Here is we can make use of peeling, and then fuse the two loops together. We can peel off the 0th iteration of the loop i, and then combine loop i and j for i = 1 to 10.

a[0] = a[0] +3;
for (i = 1; i < 10; ++i) {
  a[i] = a[i] + 3;
  b[i] = b[i] + 5;
}

Currently peeling with loop fusion is only supported for loops with constant trip counts and a single exit point. Both unguarded and guarded loops are supported.

This patch is a followup to D80580. In that patch I separate the peeling specific parameters in the UnrollingPreferences struct and form a new struct called PeelingPreferences.

The diff of this patch was created assuming that D80580 is merged.

EDIT: I removed the Loop Peeling files since it is unrelated to fusion. The Loop Peeling changes revision is here: D83056

Diff Detail

Event Timeline

sidbav created this revision.Jun 30 2020, 6:53 PM

Could you update the patch with context (git diff -U999999)?

Meinersbur added inline comments.Jul 1 2020, 2:13 PM
llvm/lib/Transforms/Scalar/LoopFuse.cpp
704
712

Is it possible to return {false, None}? The pair type should be deducible by the compiler and it immediately shows that it returns.

727

Did you consider assigning it to a variable with a meaningful name first such as SameTripCount, then return {SameTripCount, diff}?

749
766
777

The call result is only used when asserts are enabled, please use #ifndef NDEBUG around the call.

790

[typo] exectue

953–955

[nit] Please avoid such spurious changes in the Differential

llvm/lib/Transforms/Scalar/LoopUnrollPass.cpp
166

[nit] Please avoid unrelated changes

llvm/lib/Transforms/Utils/CMakeLists.txt
38

Did you consider making this rename a separate patch? It adds a lot of noise to this one.

sidbav updated this revision to Diff 275134.EditedJul 2 2020, 8:35 AM
sidbav edited the summary of this revision. (Show Details)

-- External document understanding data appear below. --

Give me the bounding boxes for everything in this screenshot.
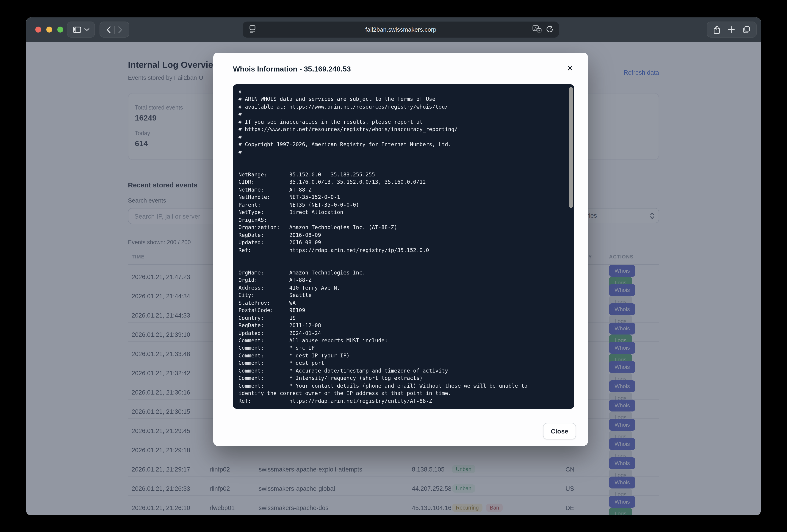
svg-text:★: ★ bbox=[538, 29, 540, 32]
sidebar-toggle-button[interactable] bbox=[67, 22, 95, 38]
back-button[interactable] bbox=[106, 26, 111, 33]
window-close-button[interactable] bbox=[35, 27, 41, 32]
svg-text:A: A bbox=[534, 26, 537, 31]
address-bar[interactable]: fail2ban.swissmakers.corp A★ bbox=[242, 22, 559, 38]
new-tab-icon[interactable] bbox=[728, 26, 735, 33]
close-button[interactable]: Close bbox=[543, 423, 576, 439]
terminal-scrollbar[interactable] bbox=[569, 87, 573, 208]
whois-modal: Whois Information - 35.169.240.53 ✕ # # … bbox=[213, 53, 588, 446]
browser-window: fail2ban.swissmakers.corp A★ bbox=[26, 17, 761, 515]
share-icon[interactable] bbox=[713, 25, 721, 34]
tab-overview-icon[interactable] bbox=[742, 25, 750, 34]
whois-output-terminal: # # ARIN WHOIS data and services are sub… bbox=[233, 84, 574, 409]
close-icon[interactable]: ✕ bbox=[565, 63, 575, 74]
translate-icon[interactable]: A★ bbox=[532, 25, 541, 35]
screenshot-root: fail2ban.swissmakers.corp A★ bbox=[0, 0, 787, 532]
toolbar-right-group bbox=[707, 22, 757, 38]
window-zoom-button[interactable] bbox=[57, 27, 63, 32]
whois-output-text: # # ARIN WHOIS data and services are sub… bbox=[233, 84, 574, 408]
modal-title: Whois Information - 35.169.240.53 bbox=[233, 65, 351, 73]
url-text: fail2ban.swissmakers.corp bbox=[242, 26, 559, 33]
page-content: Internal Log Overview Events stored by F… bbox=[26, 42, 761, 515]
page-format-icon[interactable] bbox=[249, 25, 256, 36]
forward-button[interactable] bbox=[118, 26, 123, 33]
browser-titlebar: fail2ban.swissmakers.corp A★ bbox=[26, 17, 761, 42]
nav-divider bbox=[114, 25, 115, 34]
window-minimize-button[interactable] bbox=[46, 27, 52, 32]
nav-button-group bbox=[100, 22, 129, 38]
sidebar-icon bbox=[73, 26, 81, 33]
chevron-down-icon bbox=[84, 28, 89, 31]
reload-icon[interactable] bbox=[546, 25, 554, 35]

Address @Meinersbur comments. Remove the Loop Peeling files since it is unrelated to fusion. The Loop Peeling changes revision is here: D83056

sidbav marked 8 inline comments as done.Jul 2 2020, 8:38 AM
sidbav edited the summary of this revision. (Show Details)
bmahjour added inline comments.Jul 7 2020, 9:48 AM
llvm/lib/Transforms/Scalar/LoopFuse.cpp
124

We only really need one option to control peeling for loop fusion. You can remove loop-fusion-peel and change the default for this threshold to 0. I don't know what others feel about this, but I'd rather have shorter commands when possible.

758

nit: Loop -> loop

766

nit: Peel Loop -> peel loop.

814

nit: Peeled -> peeled

861

nit: comments should be full sentences ending with a period.

862

is able to be peeled -> can be peeled

863

the different -> different

867

Please change this to give up on such loops instead of asserting.

1252

This function no longer does what this comment says. Please update the comment.

1558

moveInstructionsToTheBeginning(FC0.Peeled ? *FC0ExitBlockSuccessor : *FC0.ExitBlock, *FC1.ExitBlock, DT, PDT, DI);

1583
BasicBlock *BBToUpdate = FC0.Peeled ? FC0ExitBlockSuccessor : FC0.ExitBlock;
BBToUpdate->getTerminator()->replaceUsesOfWith(FC1GuardBlock, FC1.Header);
sidbav marked an inline comment as done.Jul 7 2020, 2:00 PM
sidbav added inline comments.
llvm/lib/Transforms/Scalar/LoopFuse.cpp
124

I agree with this idea, setting up the option like this will allow for this option to serve both purposes, of enabling peeling for fusion, and specifying the max value for fusion.

sidbav updated this revision to Diff 276219.Jul 7 2020, 2:43 PM

Address Bardia's comments, major change is removing the loop-fusion-peel option.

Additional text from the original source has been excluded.